Data supplied
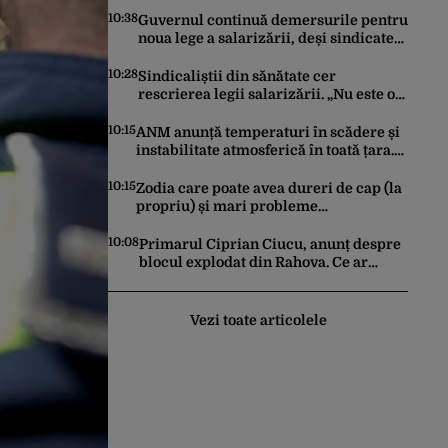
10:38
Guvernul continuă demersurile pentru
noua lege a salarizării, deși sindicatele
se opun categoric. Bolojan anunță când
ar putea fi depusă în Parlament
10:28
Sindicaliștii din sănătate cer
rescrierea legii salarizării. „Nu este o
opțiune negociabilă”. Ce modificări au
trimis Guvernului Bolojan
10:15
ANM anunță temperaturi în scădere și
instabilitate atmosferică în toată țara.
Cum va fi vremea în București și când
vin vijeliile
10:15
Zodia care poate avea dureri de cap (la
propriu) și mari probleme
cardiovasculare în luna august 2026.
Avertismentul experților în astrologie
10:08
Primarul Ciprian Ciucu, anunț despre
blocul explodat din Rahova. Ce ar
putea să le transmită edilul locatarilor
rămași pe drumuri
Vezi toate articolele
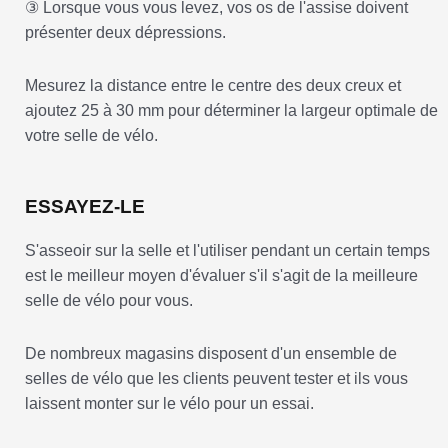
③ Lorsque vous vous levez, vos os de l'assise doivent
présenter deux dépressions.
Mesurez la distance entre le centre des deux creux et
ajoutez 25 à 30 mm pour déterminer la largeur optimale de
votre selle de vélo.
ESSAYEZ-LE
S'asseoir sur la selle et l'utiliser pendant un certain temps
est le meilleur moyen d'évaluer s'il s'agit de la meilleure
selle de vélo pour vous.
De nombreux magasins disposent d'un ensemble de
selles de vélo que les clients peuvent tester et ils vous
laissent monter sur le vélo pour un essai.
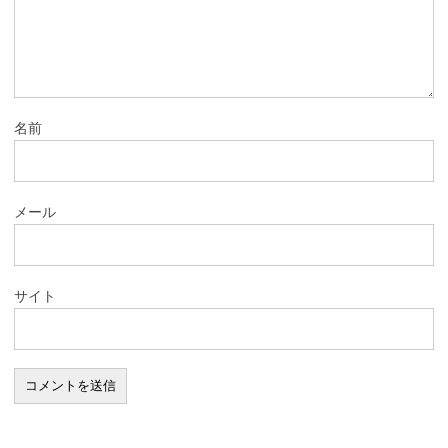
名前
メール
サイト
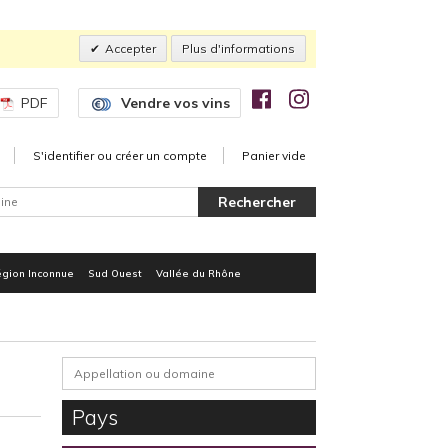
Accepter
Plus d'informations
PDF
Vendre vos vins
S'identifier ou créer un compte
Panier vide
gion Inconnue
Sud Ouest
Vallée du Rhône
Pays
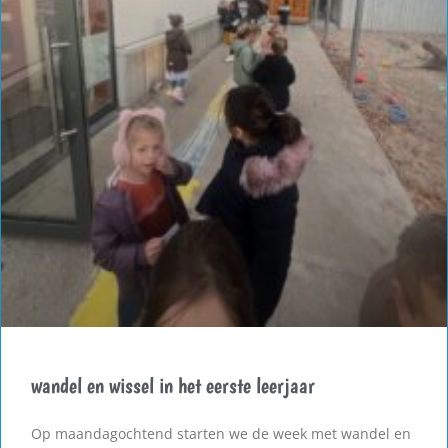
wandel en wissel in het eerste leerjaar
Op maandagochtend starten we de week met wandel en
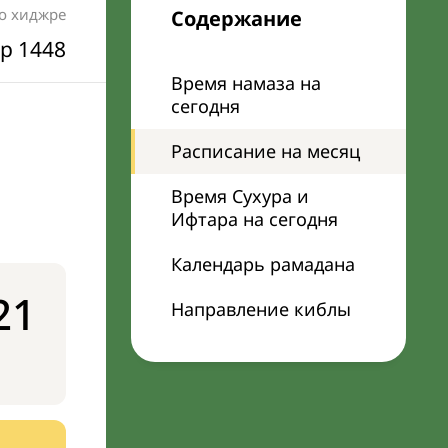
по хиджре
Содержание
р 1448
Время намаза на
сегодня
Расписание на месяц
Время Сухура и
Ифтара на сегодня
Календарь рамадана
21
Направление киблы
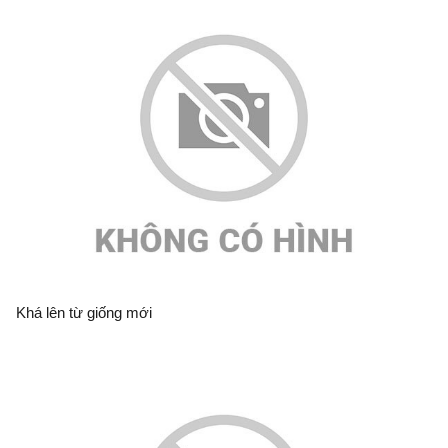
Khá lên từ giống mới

Exercise prompt
No picture belongs in the copy; return the rest of the listing exactly.

Reply to the exercise
10:38
Guvernul continuă demersurile pentru
noua lege a salarizării, deși sindicatele
se opun categoric. Bolojan anunță când
ar putea fi depusă în Parlament
10:28
Sindicaliștii din sănătate cer
rescrierea legii salarizării. „Nu este o
opțiune negociabilă”. Ce modificări au
trimis Guvernului Bolojan
10:15
ANM anunță temperaturi în scădere și
instabilitate atmosferică în toată țara.
Cum va fi vremea în București și când
vin vijeliile
10:15
Zodia care poate avea dureri de cap (la
propriu) și mari probleme
cardiovasculare în luna august 2026.
Avertismentul experților în astrologie
10:08
Primarul Ciprian Ciucu, anunț despre
blocul explodat din Rahova. Ce ar
putea să le transmită edilul locatarilor
rămași pe drumuri
Vezi toate articolele
③ Lorsque vous vous levez, vos os de l'assise doivent
présenter deux dépressions.
Mesurez la distance entre le centre des deux creux et
ajoutez 25 à 30 mm pour déterminer la largeur optimale de
votre selle de vélo.
ESSAYEZ-LE
S'asseoir sur la selle et l'utiliser pendant un certain temps
est le meilleur moyen d'évaluer s'il s'agit de la meilleure
selle de vélo pour vous.
De nombreux magasins disposent d'un ensemble de
selles de vélo que les clients peuvent tester et ils vous
laissent monter sur le vélo pour un essai.
名前
メール
サイト
Accepter
Plus d'informations
PDF
Vendre vos vins
S'identifier ou créer un compte
Panier vide
gion Inconnue
Sud Ouest
Vallée du Rhône
Pays
wandel en wissel in het eerste leerjaar
Op maandagochtend starten we de week met wandel en
по хиджре
Содержание
р 1448
Время намаза на
сегодня
Расписание на месяц
Время Сухура и
Ифтара на сегодня
Календарь рамадана
21
Направление киблы
Khá lên từ giống mới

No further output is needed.